WHAT THE TASK ASKS → Line by line, please look for the word "delle" in the following records, then copy each line you find it in.
────────────────
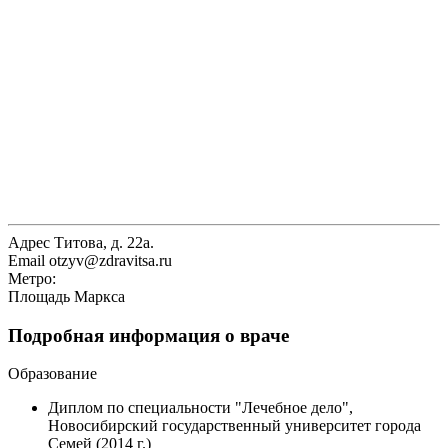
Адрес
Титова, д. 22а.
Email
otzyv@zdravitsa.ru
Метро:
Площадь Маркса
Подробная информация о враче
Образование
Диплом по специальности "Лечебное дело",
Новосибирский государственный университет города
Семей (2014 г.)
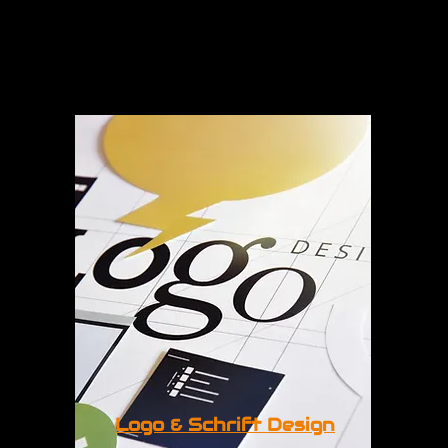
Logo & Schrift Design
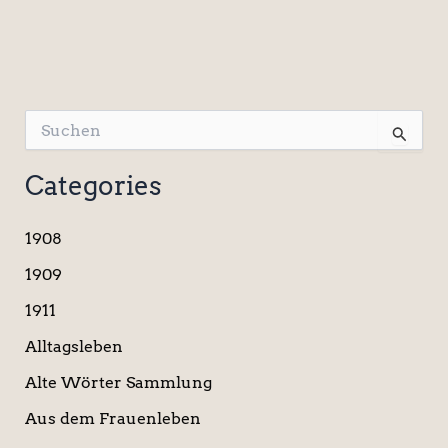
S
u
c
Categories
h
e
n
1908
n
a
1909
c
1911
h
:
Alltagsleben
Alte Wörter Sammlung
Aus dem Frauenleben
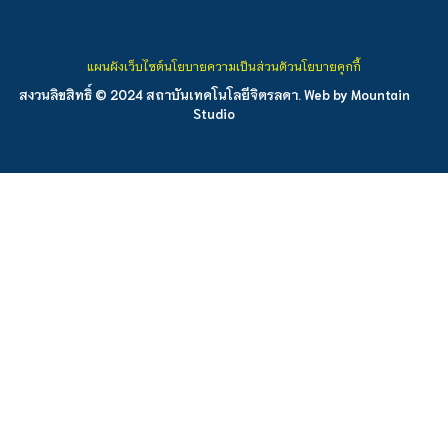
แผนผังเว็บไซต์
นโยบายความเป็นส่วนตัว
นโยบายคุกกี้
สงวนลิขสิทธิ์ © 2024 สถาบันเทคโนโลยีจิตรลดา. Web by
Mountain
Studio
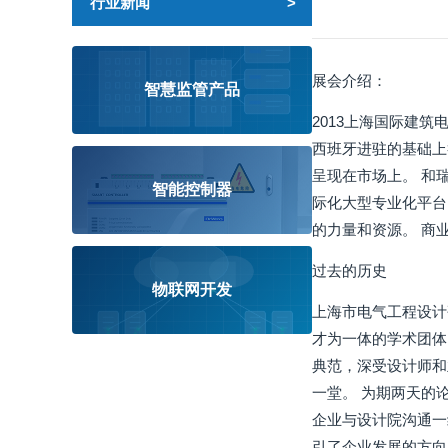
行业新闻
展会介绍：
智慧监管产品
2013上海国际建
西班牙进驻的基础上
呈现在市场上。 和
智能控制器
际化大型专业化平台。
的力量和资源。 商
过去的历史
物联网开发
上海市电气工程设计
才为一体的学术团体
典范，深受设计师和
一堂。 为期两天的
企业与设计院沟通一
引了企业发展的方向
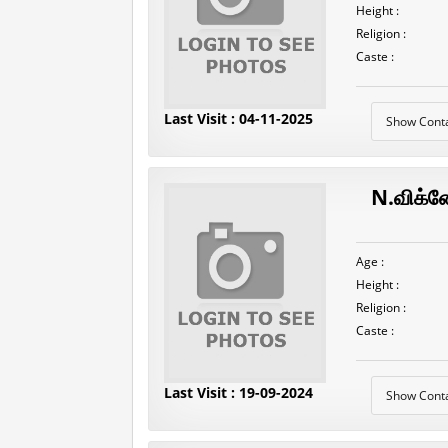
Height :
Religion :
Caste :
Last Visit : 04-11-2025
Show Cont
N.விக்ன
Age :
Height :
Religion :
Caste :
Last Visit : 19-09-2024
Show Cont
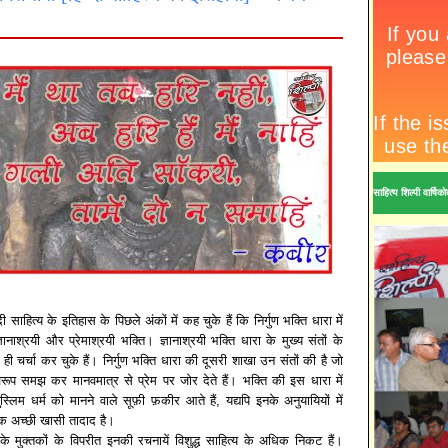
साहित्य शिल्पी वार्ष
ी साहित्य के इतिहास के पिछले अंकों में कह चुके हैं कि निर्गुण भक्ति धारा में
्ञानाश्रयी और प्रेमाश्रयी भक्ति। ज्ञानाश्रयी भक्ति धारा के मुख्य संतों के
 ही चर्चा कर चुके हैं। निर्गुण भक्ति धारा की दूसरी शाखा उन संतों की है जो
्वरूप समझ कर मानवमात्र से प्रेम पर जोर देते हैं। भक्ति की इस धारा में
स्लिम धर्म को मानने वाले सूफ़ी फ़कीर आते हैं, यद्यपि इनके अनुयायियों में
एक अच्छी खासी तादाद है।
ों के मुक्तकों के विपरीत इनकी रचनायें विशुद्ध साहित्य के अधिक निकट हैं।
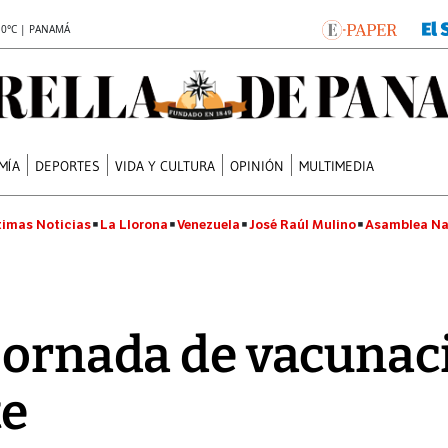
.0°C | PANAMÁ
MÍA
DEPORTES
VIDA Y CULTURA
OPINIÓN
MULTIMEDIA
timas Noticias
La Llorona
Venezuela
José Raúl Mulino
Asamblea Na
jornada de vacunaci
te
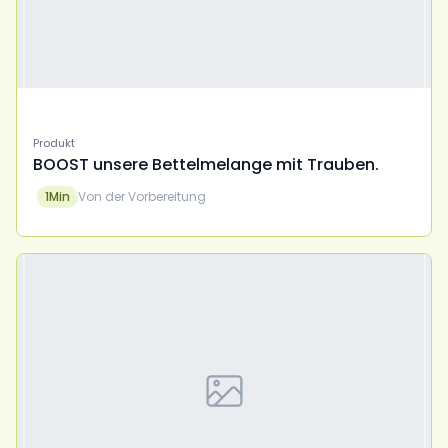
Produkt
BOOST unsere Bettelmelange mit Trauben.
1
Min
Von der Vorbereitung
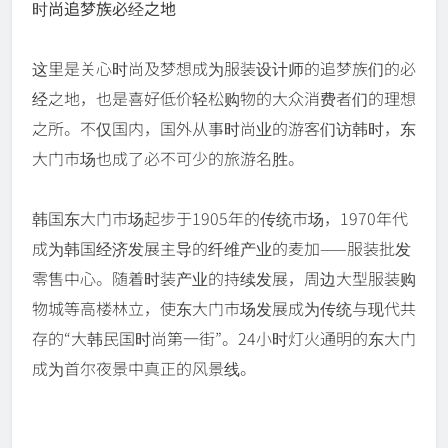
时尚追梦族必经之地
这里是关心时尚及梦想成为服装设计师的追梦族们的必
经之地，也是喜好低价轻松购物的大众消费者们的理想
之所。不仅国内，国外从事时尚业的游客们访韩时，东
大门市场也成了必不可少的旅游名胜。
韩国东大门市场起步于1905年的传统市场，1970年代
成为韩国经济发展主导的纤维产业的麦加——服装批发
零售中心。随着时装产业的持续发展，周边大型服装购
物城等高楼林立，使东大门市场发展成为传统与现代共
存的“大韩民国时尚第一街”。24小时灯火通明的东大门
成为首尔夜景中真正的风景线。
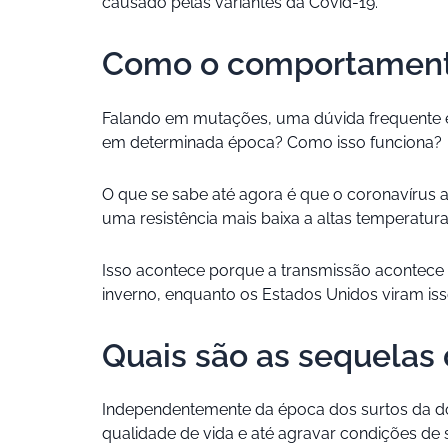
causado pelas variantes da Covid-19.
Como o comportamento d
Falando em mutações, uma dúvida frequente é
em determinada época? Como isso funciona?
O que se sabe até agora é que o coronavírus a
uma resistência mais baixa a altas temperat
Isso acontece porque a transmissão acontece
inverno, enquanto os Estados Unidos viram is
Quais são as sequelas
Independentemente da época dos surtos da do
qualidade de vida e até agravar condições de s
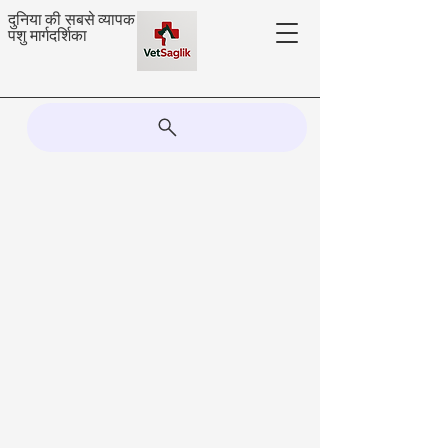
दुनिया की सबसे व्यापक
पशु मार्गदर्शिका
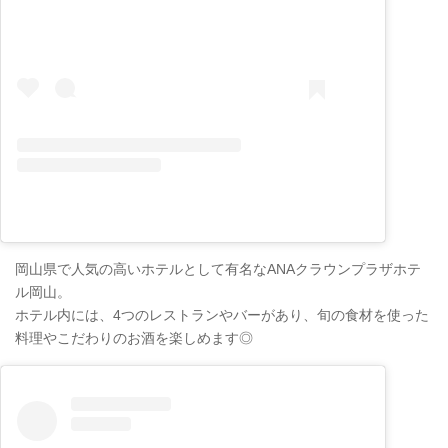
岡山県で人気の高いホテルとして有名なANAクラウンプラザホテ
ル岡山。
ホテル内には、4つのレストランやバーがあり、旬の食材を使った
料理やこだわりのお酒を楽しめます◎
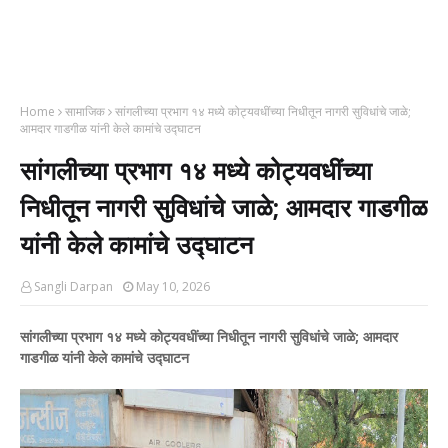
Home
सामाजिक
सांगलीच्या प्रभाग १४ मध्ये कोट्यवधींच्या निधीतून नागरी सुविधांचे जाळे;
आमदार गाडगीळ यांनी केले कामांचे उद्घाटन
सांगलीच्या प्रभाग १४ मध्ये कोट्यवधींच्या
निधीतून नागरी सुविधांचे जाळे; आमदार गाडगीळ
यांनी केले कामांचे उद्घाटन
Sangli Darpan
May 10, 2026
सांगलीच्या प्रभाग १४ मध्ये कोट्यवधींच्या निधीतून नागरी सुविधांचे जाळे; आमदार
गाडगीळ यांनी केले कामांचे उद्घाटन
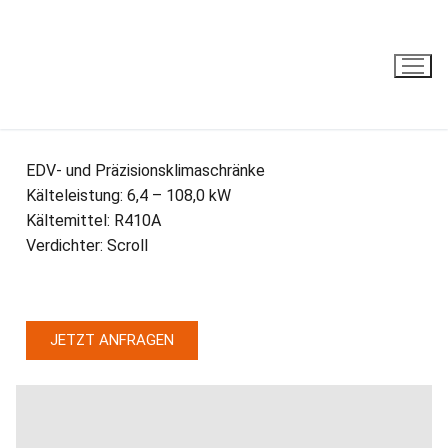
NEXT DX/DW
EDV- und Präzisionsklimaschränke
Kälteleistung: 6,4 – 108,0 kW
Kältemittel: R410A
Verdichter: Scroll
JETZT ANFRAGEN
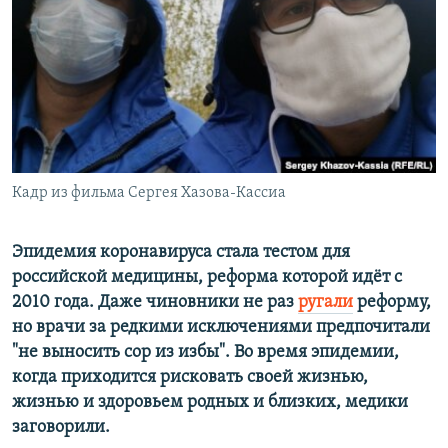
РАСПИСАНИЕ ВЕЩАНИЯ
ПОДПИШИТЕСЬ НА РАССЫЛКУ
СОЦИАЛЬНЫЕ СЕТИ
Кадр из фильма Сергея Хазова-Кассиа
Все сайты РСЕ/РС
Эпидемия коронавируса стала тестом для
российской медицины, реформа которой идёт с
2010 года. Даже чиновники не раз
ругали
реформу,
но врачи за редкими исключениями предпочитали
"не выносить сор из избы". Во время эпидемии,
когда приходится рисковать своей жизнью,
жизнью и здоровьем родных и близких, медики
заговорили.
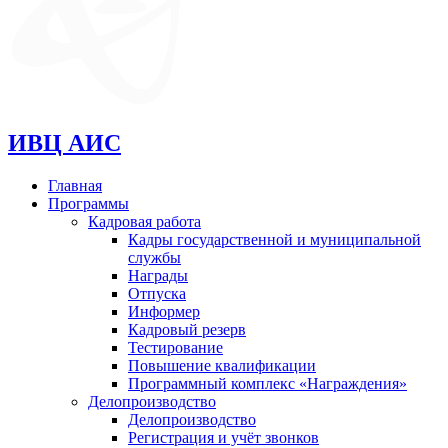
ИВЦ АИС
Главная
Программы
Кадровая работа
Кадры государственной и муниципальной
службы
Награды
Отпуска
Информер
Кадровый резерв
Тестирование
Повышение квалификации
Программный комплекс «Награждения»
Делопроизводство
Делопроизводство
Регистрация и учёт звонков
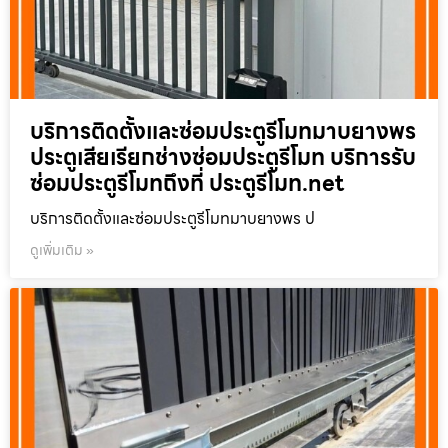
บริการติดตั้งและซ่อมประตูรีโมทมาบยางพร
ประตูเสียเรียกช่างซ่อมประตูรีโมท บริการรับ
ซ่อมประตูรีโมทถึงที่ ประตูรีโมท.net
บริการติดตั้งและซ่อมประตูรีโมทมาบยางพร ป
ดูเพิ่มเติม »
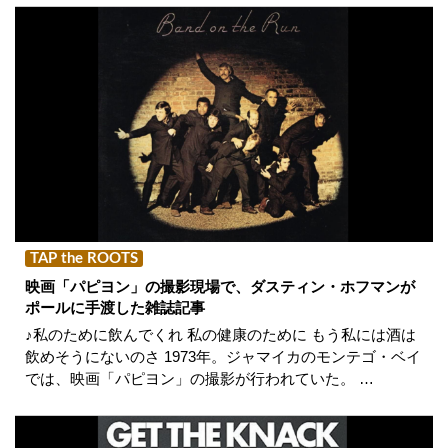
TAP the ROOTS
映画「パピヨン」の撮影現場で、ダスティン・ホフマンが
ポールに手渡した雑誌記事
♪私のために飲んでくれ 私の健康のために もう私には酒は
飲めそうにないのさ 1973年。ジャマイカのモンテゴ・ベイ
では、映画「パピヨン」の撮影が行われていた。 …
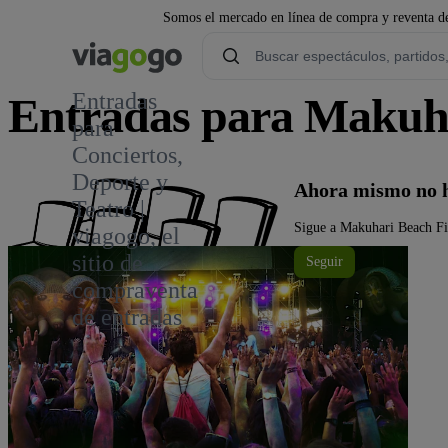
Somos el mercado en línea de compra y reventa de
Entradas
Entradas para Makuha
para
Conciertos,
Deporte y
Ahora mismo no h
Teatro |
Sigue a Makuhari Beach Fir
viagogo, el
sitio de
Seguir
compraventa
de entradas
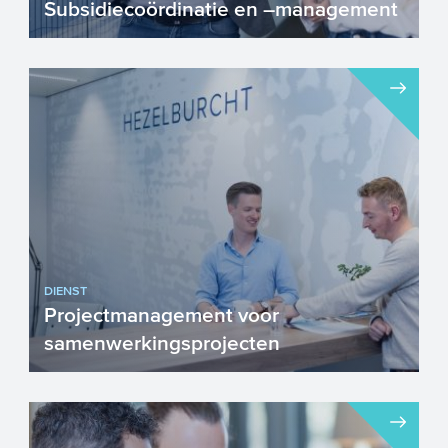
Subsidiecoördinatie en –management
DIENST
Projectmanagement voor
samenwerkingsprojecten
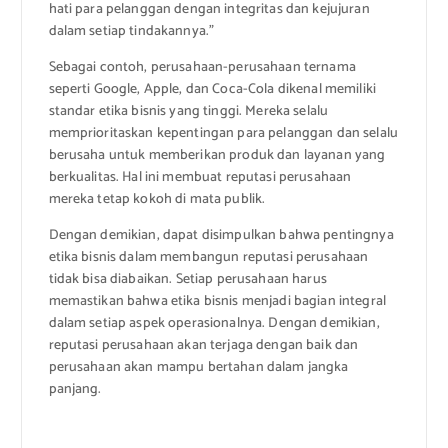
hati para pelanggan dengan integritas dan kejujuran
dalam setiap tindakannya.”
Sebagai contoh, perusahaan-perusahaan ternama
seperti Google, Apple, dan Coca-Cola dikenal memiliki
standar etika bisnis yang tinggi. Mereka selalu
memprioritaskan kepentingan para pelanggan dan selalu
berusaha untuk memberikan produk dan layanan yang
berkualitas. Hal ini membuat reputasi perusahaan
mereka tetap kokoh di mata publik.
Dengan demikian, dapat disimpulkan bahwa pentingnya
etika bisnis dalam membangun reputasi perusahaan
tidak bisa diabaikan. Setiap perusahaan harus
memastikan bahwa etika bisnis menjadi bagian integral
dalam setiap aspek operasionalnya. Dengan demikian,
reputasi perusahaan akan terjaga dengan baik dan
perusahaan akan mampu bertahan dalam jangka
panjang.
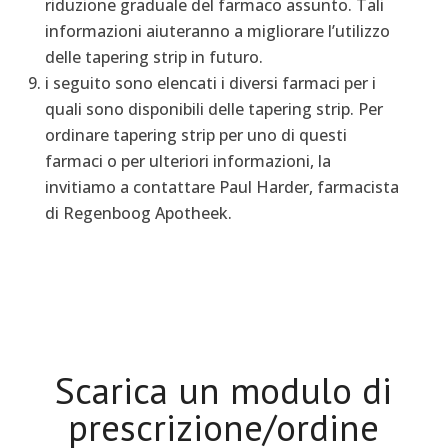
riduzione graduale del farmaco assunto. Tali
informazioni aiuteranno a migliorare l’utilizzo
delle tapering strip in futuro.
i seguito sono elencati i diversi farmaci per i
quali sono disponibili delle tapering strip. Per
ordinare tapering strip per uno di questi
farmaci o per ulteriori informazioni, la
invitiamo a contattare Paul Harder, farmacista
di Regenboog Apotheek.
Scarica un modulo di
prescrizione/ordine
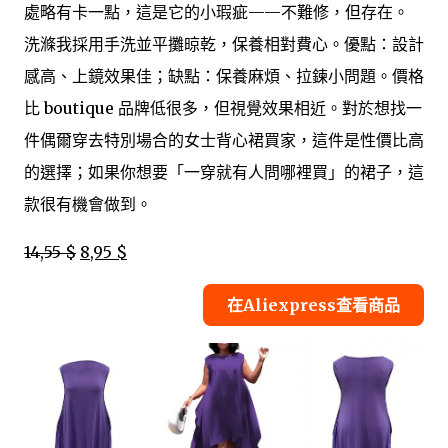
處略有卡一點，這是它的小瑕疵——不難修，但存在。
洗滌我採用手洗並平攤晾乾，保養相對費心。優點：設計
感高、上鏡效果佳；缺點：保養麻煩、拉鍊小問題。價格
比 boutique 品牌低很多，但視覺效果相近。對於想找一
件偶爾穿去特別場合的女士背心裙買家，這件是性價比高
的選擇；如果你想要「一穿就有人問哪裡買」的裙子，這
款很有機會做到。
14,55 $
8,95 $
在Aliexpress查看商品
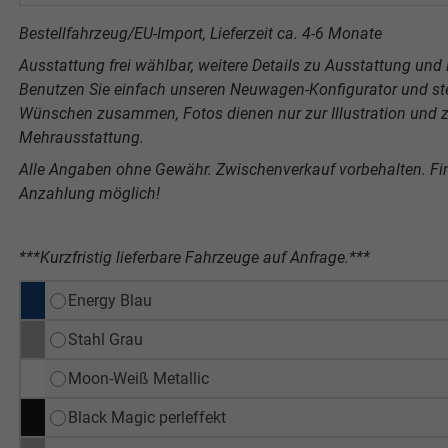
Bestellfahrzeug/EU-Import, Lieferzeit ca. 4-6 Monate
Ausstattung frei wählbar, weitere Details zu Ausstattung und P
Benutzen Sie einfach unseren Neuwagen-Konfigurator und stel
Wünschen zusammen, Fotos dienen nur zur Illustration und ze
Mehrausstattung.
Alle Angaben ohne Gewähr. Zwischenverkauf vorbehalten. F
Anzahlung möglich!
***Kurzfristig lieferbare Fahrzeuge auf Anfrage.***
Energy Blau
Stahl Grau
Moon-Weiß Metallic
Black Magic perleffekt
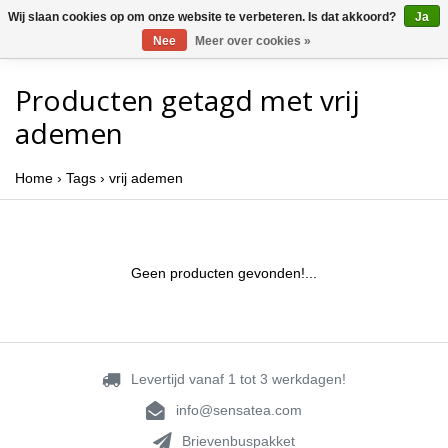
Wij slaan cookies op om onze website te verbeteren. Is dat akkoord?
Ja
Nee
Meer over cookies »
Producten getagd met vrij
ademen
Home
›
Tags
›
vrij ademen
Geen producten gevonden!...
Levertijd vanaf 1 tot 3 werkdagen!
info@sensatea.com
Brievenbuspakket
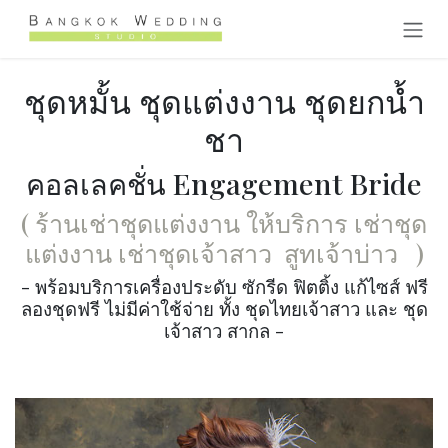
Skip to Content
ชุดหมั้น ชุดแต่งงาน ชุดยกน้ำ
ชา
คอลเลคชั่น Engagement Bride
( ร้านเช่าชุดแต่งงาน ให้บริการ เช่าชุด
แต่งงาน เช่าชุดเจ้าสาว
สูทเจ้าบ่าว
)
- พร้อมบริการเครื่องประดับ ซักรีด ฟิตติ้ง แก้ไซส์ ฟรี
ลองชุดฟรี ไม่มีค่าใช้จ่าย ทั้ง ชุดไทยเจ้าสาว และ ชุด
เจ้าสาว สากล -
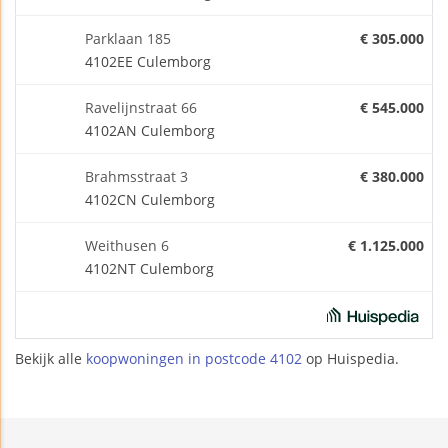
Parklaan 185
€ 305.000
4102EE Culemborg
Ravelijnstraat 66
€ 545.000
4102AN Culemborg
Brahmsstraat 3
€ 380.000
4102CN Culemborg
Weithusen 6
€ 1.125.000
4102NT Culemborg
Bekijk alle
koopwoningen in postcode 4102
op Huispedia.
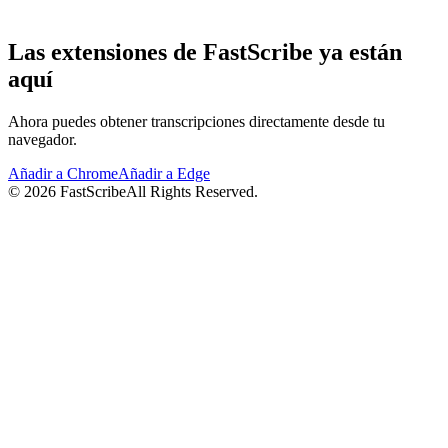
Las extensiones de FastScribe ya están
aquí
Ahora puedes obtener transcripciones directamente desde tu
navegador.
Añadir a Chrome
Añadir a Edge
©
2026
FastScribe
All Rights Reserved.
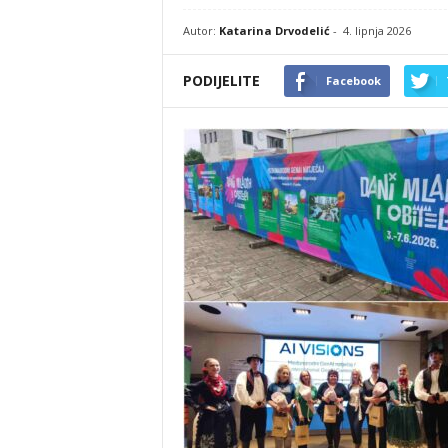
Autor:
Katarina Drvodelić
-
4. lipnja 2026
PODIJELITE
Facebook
────────────────
RESULT FOR THIS EXERCISE →
delle tapering strip in futuro.
quali sono disponibili delle tapering strip. Per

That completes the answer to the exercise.